Chief-songwriter Ben Vella and producer Barney Freeman met at university, roping in Blythe Pepino for vocal duties, allowing a year to figure out who could bring what to the trio and which direction to aim in.
“We all have a very eclectic taste in music so I think that’s the thing that holds us together most, plus we’re all quite hesitant thinkers,” explains Pepino, pondering on what it is what draws the three members together so well. “I’m probably the most exhibitionist of us all but we all think about things a lot so that holds the lot of us as one.”
Pepino holds a varying background in music, insisting that “about 70% of my life has been about music.” You’ll fairly easily find videos of her amid different musical collectives and why music seemed the go-to career path. “Traditionally in our culture, music is held up a something quite exciting to do so as a kid I had quite a good idea of what it was and was happy to choose that as a way forward.”
Pepino is as much the giggly person that many a previous interview has pointed out.
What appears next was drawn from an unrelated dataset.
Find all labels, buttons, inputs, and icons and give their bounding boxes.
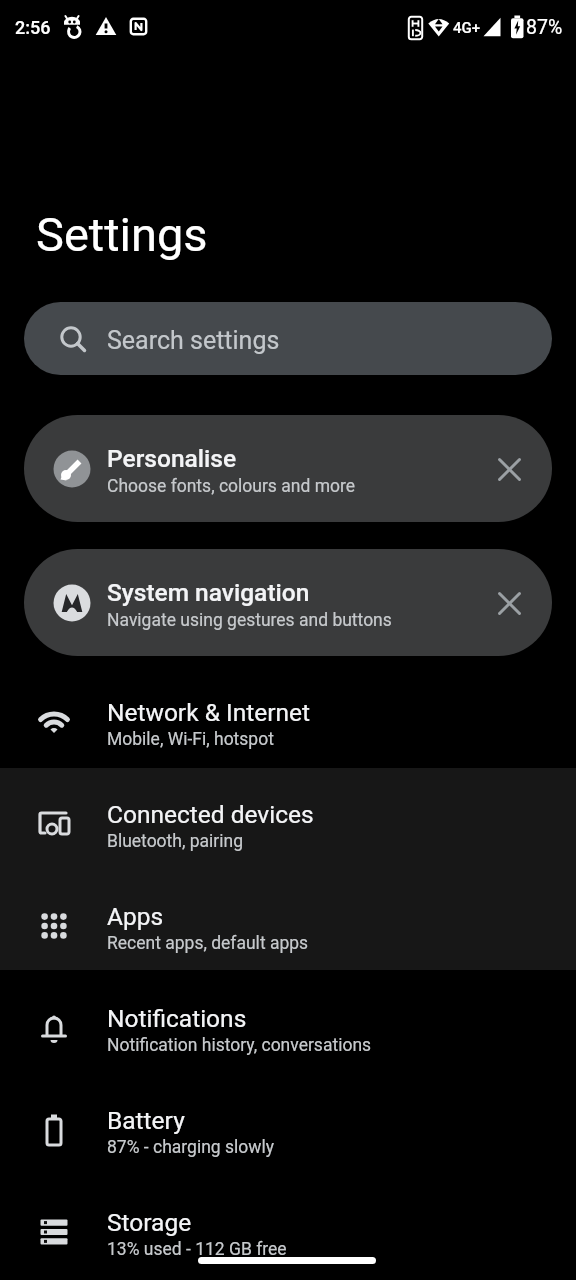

The most laughs come at the mention for my personal adoration of her Fifty Shades London premiere outfit, a brilliant see-through PVC two-piece dress and black underwear, topped off with a bowler hat.
“That was such a brilliant outfit, I don’t think anyone noticed it which I found amusing. If I’d worn heels and done very beauteous makeup and hair the maybe people would have paid a bit of attention,” she laughs.
This out-the-norm eye for fashion transcends into Vaults’s live performances, Pepino often in dramatic stage attire as a concomitant to the equally-striking music. “It’s never been about doing what everyone else does,” she explains. “I hate that feeling of ‘oh that’s so last season.’ It’s about expressing a feeling in what I’m wearing, so it’s much more theatrical than it is seasonal.”
It’s a mind-set that stretches back to her childhood, admitting to being a “bit of a geek” and often crafting her own clothes as a form of self-confidence. “I didn’t feel very much like I fitted into the normal ‘thing’ in school and I preferred it that way,” she clarifies. “In order to wear something different you have to force yourself into a position of autonomy. It was my way of going ‘don’t fucking bully me cos I’ve got my balls.’”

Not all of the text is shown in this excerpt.